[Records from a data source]
▶

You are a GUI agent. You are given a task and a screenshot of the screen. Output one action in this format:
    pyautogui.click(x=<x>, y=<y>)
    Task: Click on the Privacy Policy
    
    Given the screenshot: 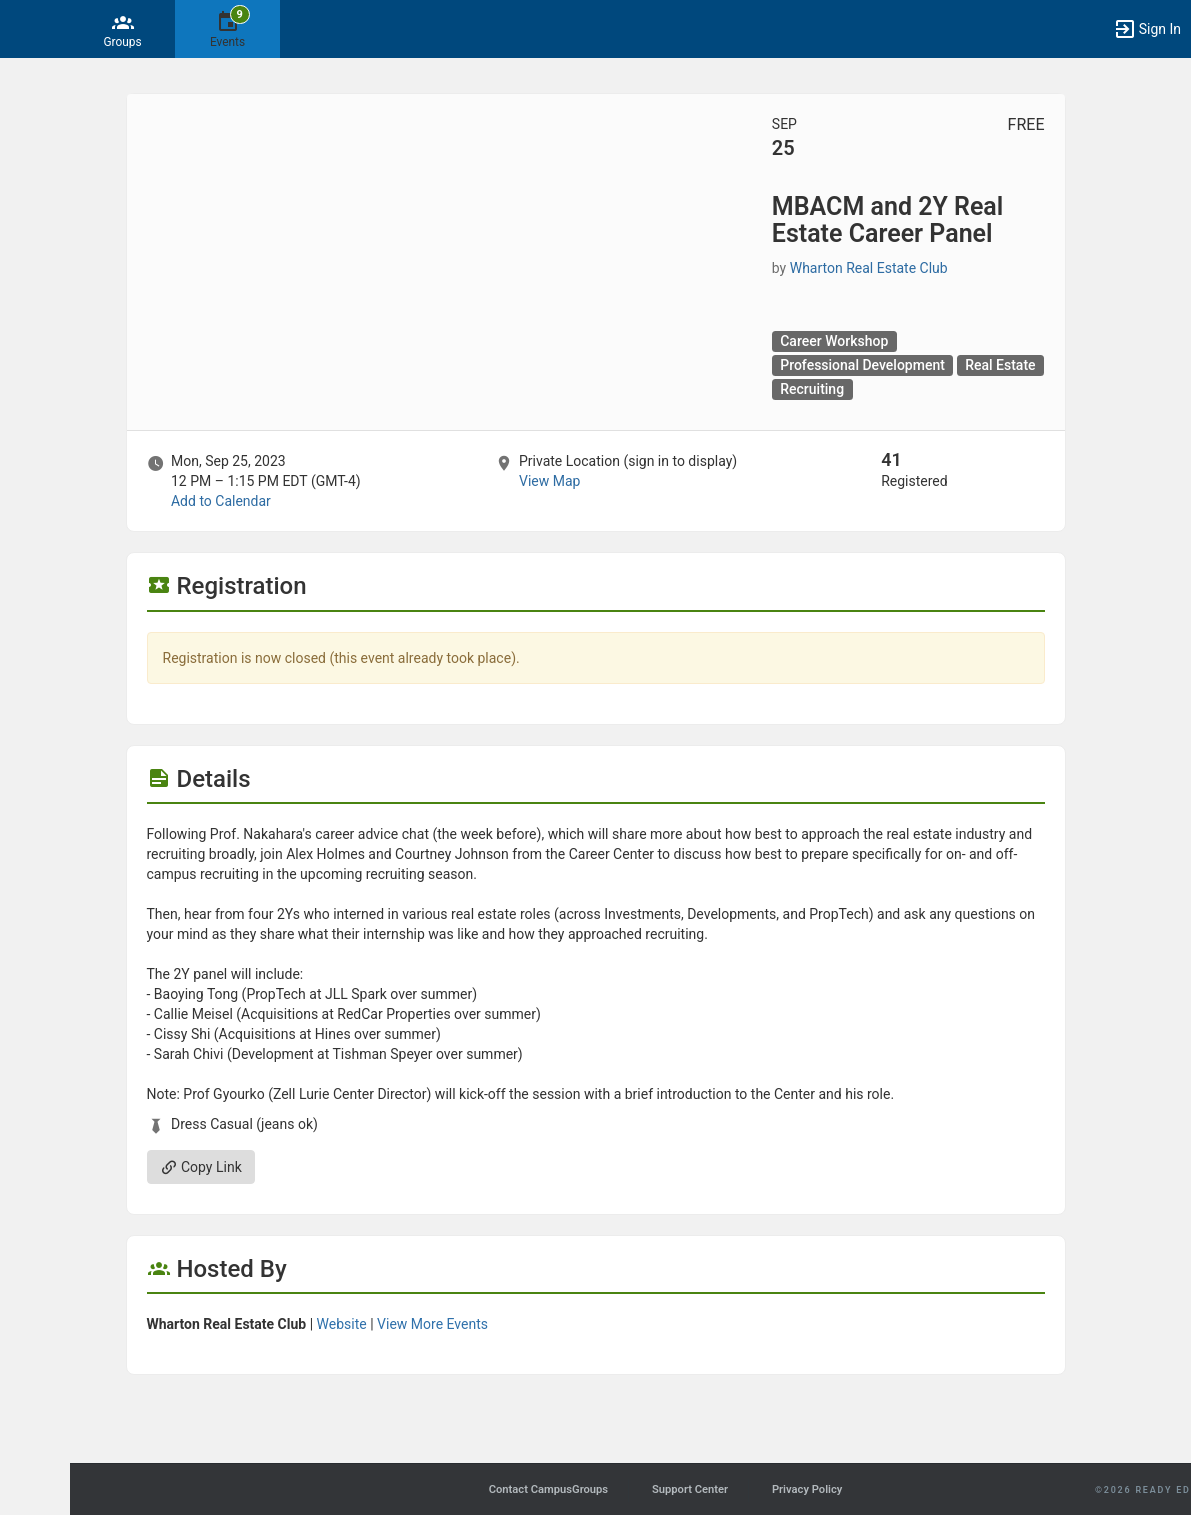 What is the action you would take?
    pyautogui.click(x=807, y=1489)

◀

■ **WORK REQUEST**: Word for word, repeat the data from its first line through the line with "Task: Click on the Privacy Policy", including both of those lines and no others.

■ **EXERCISE SOLUTION**:
You are a GUI agent. You are given a task and a screenshot of the screen. Output one action in this format:
    pyautogui.click(x=<x>, y=<y>)
    Task: Click on the Privacy Policy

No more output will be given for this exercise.